Anti-nutritional factors, also known as secondary metabolites, are bioactive compounds that can lower the nutritional value of plants or plant derivatives that are often utilized in human diet or animal feed (79). Anti-nutritional factors are biologically deleterious substances present in the diet that behave antagonistically to one or multiple nutrients, reducing bioavailability (80). This is generally conducted via complex formation, which diminishes nutrient absorption, leading to impaired metabolic performance and gastrointestinal functions (81). PA, tannins, gossypol, raffinose, enzyme inhibitors, saponins, lectins, goitrogens, glucosinolates, oxalic acid, alkaloids, erucic acid, hydrogen cyanide (HCN), and β-N-oxalyl amino alanine (BOAA) are prominent anti-nutritional agents found in food (82). Phytate is found in all grain legumes, while tannins are primarily condensed in dark-seeded grains (83). Tannins are polyphenolic compounds present in food legumes. Tannins have the ability to interact with enzymes, proteins, non-enzymes, hampering protein solubility, digestibility, and amino acid accessibility (31, 84). This study revealed tannins in chickpea seeds ranged from 5,425 to 13,775 uM/g s. wt.; however, in the high category out of 10 genotypes, 8 were of desi type, and maximum tannins were detected in Wild Hybrid-3 (desi type), which showed that in the desi type more tannins are present as compared to the kabuli type. A previous report suggested that desi chickpeas have higher tannins compared to the kabuli type because most of the tannins are condensed in dark-colored seed coats (85). Tannins, which are concentrated in the dark-colored and rough seed coat of desi chickpeas, contribute to their astringent taste, which is why smooth surface kabuli chickpeas are preferred in some regions; similar results were observed in the present study, in which desi genotypes had higher tannins than kabuli genotypes (86, 87). Some domestic processing, such as pressure cooking and roasting, significantly reduced the tannin contents in chickpeas (88).
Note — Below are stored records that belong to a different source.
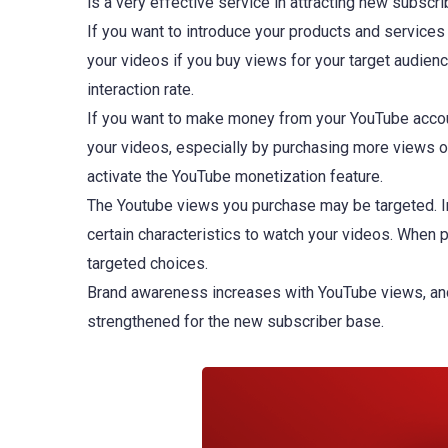
is a very effective service in attracting new subscr
If you want to introduce your products and service
your videos if you buy views for your target audienc
interaction rate.
If you want to make money from your YouTube accou
your videos, especially by purchasing more views o
activate the YouTube monetization feature.
The Youtube views you purchase may be targeted. In o
certain characteristics to watch your videos. When
targeted choices.
Brand awareness increases with YouTube views, and s
strengthened for the new subscriber base.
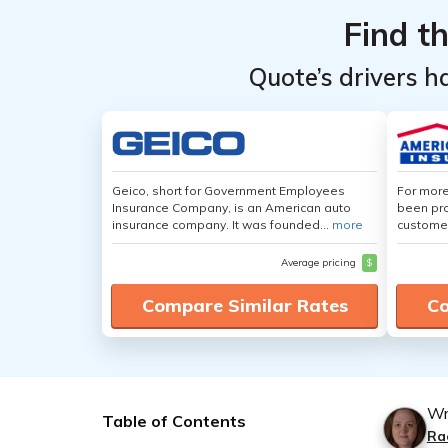
Find t
Quote’s drivers h
Geico, short for Government Employees
For more
Insurance Company, is an American auto
been pro
insurance company. It was founded...
more
customer
Average pricing
$
Compare Similar Rates
Co
Wr
Table of Contents
Ra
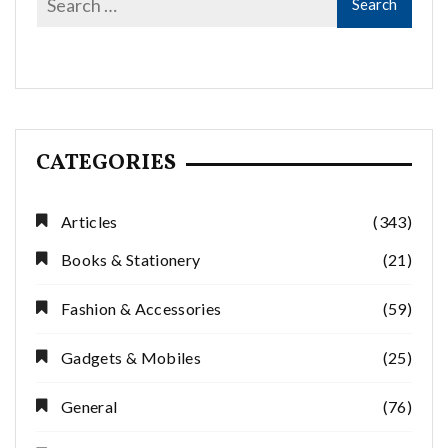
CATEGORIES
Articles
(343)
Books & Stationery
(21)
Fashion & Accessories
(59)
Gadgets & Mobiles
(25)
General
(76)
PA, also known as inositol hexaphosphate, is a bioactive sugar molecule featuring a simple ring structure with six phosphate groups attached to each carbon atom. Pulse, cereals, nuts, and oilseeds contain substantial amounts of PA (89). The presence of anti-nutrient PA in legumes hinders the bioavailability of proteins and absorption of trace elements and macro elements such as Ca, Zn, Mg, and Fe (90–92). PA is a proton contributor that generates “phytate” anion and hydrogen ions (H+) that quickly form salts with available proteins and minerals (93). Furthermore, it has also been studied that the existence of PA restrains micronutrient fortification approaches because it can hamper the fortified micronutrients, leading to ineffectiveness (94).
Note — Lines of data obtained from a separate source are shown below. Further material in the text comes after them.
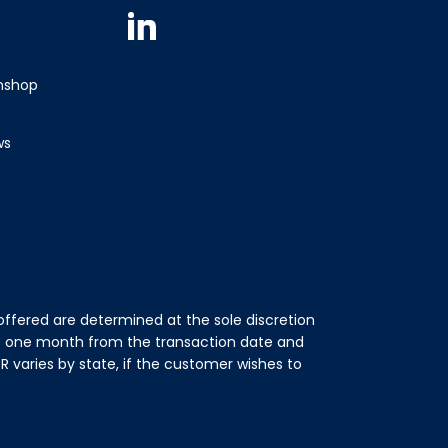
Linkedin
wnshop
ws
ffered are determined at the sole discretion
of one month from the transaction date and
 varies by state, if the customer wishes to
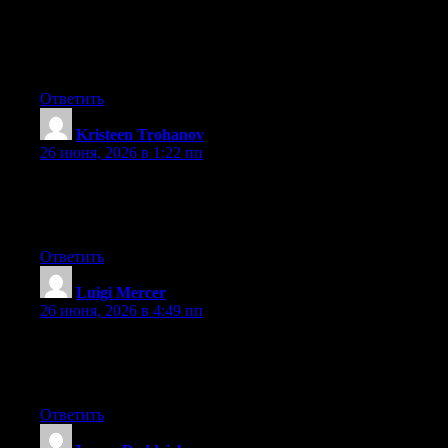
for quite some time and was hoping maybe you would have
some experience with something like this. Please let me know if
you run into anything. I truly enjoy reading your blog and I look
forward to your new updates.
Ответить
Kristeen Trohanov
:
26 июня, 2026 в 1:22 пп
At this time it looks like Expression Engine is the best blogging
platform out there right now. (from what I’ve read) Is that what
you are using on your blog?
Ответить
Luigi Mercer
:
26 июня, 2026 в 4:49 пп
At this time it seems like Movable Type is the best blogging
platform out there right now. (from what I’ve read) Is that what
you’re using on your blog?
Ответить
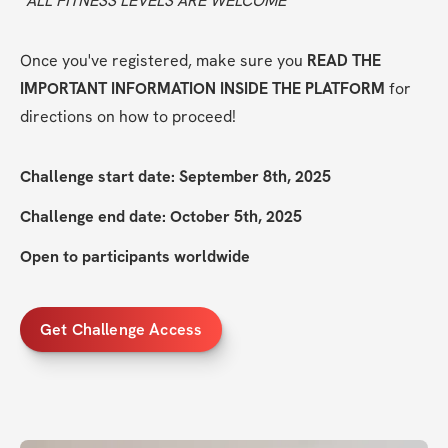
*ALL FITNESS LEVELS ARE WELCOME
Once you've registered, make sure you 
READ THE 
IMPORTANT INFORMATION INSIDE THE PLATFORM
 for 
directions on how to proceed!
Challenge start date: September 8th, 2025
Challenge end date: October 5th, 2025
Open to participants worldwide
Get Challenge Access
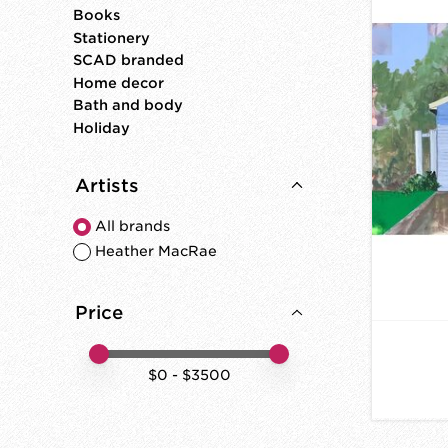
Books
Stationery
SCAD branded
Home decor
Bath and body
Holiday
Artists
All brands
Heather MacRae
Price
Price minimum value
Price maximum value
$
0
- $
3500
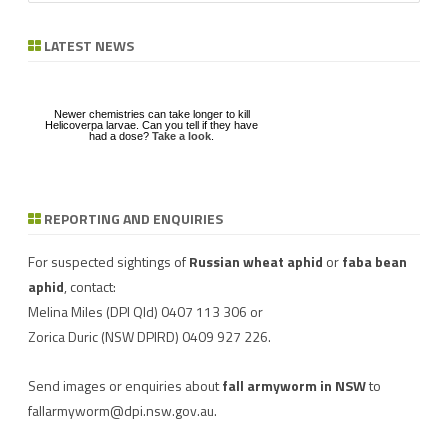
a
r
LATEST NEWS
c
h
Newer chemistries can take longer to kill
Helicoverpa larvae. Can you tell if they have
had a dose?
Take a look
.
REPORTING AND ENQUIRIES
Download a factsheet
Have you seen mice?
on
FAW infestations in
Record mouse activity at
winter cereals and pasture
MouseAlert
.
For suspected sightings of
Russian wheat aphid
or
faba bean
aphid
, contact:
Melina Miles
(DPI Qld) 0407 113 306 or
Zorica Duric
(NSW DPIRD) 0409 927 226.
Send images or enquiries about
fall armyworm in NSW
to
fallarmyworm@dpi.nsw.gov.au
.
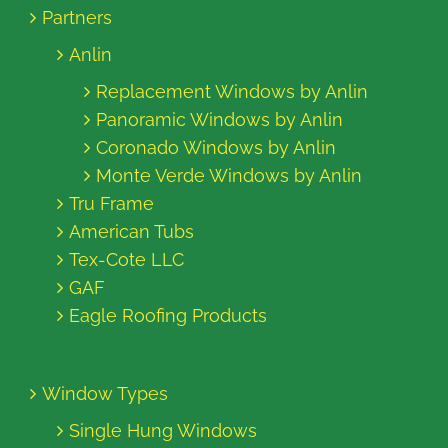
Partners
Anlin
Replacement Windows by Anlin
Panoramic Windows by Anlin
Coronado Windows by Anlin
Monte Verde Windows by Anlin
Tru Frame
American Tubs
Tex-Cote LLC
GAF
Eagle Roofing Products
Window Types
Single Hung Windows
The present study depicted PA in chickpeas ranging from 0.18 to 6.42 mg/g s. wt., and the maximum value was noticed in the kabuli genotype Tamaman-13; however, the least value was observed in the desi genotype Bhakhar-2011. It was noticed that in the low category, all the genotypes belong to the desi type, so the small seed contained a low PA concentration compared to the large-seeded. In a previous report, a considerably higher concentration of approximately 11.16 mg/g of PA was detected in chickpea seeds (95). Another study suggested that in comparison with other legumes, chickpeas contained relatively low PA and desi biotypes exhibited lower concentrations (96). Another study reported a relatively higher PA range (5.95 to 9.09 mg/g) in various chickpea cultivars (97).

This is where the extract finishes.